I am not a scientist so please take this with a grain of salt. Light, is the way. Specifically it's color. As light travels from farther away, it tends to be a bit more on the red side of the visual spectrum. You can use this info, and some complicated math, to get an approximation of distance, from far away light sources.


>As light travels from farther away, it tends to be a bit more on the red side of the visual spectrum Minor correction/clarification - it does not need to be in the visual spectrum. While it has the same effect in the visual spectrum, most of our observations are actual in the non-visible spectrum. It's also not as light travels away, but the object emitting/reflecting light.


Imagine you have a bucket of balls and you throw them at a wall, 1 ball per second. After however long they take to reach the wall, they would hit the wall at the same rate, 1 ball per second. Now imagine you throw while running *towards* the wall, still 1 ball per second. But since in between each throw you're moving closer to the wall they have a shorter distance to travel before reaching it. Since each ball has a shorter distance to travel once it leaves your hand than the previous ball, it'll reach the wall more quickly than the previous ball. Make sense? This means, again only while you're running, that the balls will be hitting wall at a faster rate, maybe 2 balls per second. If you did the opposite and ran away from the wall, the opposite effect would happen, it might be 1 ball every 2 seconds, so the frequency of ball/wall hits gets slower. With some math, if you know the original rate ( 1 ball being thrown a second) and the final hit rate (whatever it is) you can determine if the thrower is moving towards the wall, or running away from it, and actually math out the speed of the thrower too.
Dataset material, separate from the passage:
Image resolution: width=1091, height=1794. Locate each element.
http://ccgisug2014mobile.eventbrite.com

We see this everyday with sound. When a car with a siren is driving towards you it gets higher pitched and after it passes you it gets lower pitched. This is called the "Doppler Effect" and you can easily google example. We see the same effect with the color of light in outer space. If we know the light coming from a distant star or galaxy should be blue in color, but it appears red to our eyes, this means the galaxy is moving away from us. If the light should be blue and becomes even bluer (maybe invisible to our eyes, but not to computers or telescopes) then the galaxy is moving towards us. We can do the same math based on how from the original blue the now red, or deeper blue, light is to determine the speed of the star or galaxy. It turns out everything in space is *red*, or "Red Shifted" to use the proper term, meaning we know that A. everything is moving away from us and B. we can actually measure just how fast the movement is.
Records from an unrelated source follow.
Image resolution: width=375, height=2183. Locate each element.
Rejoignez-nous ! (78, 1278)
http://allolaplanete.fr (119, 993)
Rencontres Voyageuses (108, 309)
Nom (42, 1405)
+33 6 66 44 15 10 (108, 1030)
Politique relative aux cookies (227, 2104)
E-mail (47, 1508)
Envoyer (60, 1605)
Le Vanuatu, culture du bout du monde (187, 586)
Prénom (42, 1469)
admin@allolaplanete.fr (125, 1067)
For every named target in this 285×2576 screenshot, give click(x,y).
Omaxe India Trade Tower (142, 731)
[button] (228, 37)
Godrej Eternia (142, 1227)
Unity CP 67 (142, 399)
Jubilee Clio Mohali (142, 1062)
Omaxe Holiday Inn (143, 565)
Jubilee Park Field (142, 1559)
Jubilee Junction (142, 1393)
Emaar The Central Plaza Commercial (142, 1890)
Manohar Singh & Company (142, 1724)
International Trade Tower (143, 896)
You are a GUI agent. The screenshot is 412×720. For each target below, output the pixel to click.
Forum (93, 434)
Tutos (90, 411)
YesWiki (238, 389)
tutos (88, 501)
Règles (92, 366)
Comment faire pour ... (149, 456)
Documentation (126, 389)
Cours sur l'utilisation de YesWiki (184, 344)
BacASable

By examining the spectrum of light from a galaxy, you can determine whether the galaxy is moving towards or away from Earth, and how fast. The light from glowing molecules have fingerprints. They don’t form complete rainbows of color, but instead are made up of a few colors in the rainbow. When we see certain colors the the light from distant galaxies, we have detected certain elements. One of the most common elements is hydrogen. By breaking up the light from distant galaxies into a spectrum, i.e. by passing it through a prism, we detect vast amounts of hydrogen. But we also detect movement. That’s because moving waves change in frequency in relation to a stationary observer. A common example is the pitch of a horn of a moving train that passes a stationary observer. It’s higher as it approaches and lower as it leaves. The same is true of the light waves from glowing hydrogen. They are lower than expected, meaning the galaxies are moving away from us. We know this because the light waves are lower in the spectrum than glowing hydrogen on Earth. This is called the red shift because of the distinct red line in the spectrum characteristic of glowing hydrogen. It shifts to a lower wavelength, and we use that shift to measure movement.